Work order ▸ Pictures found in the material must be left out, and every line returned as written.

Information given ▸
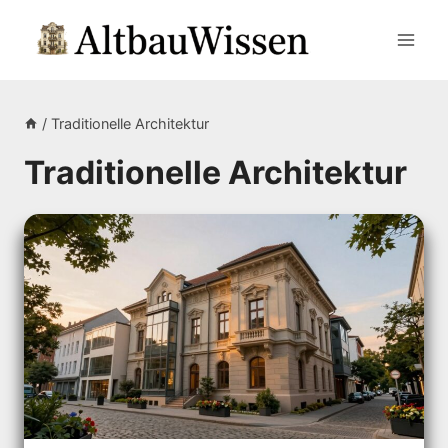
Zum
Inhalt
springen
/
Traditionelle Architektur
Traditionelle Architektur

Exercise solution ▸
Zum
Inhalt
springen
/
Traditionelle Architektur
Traditionelle Architektur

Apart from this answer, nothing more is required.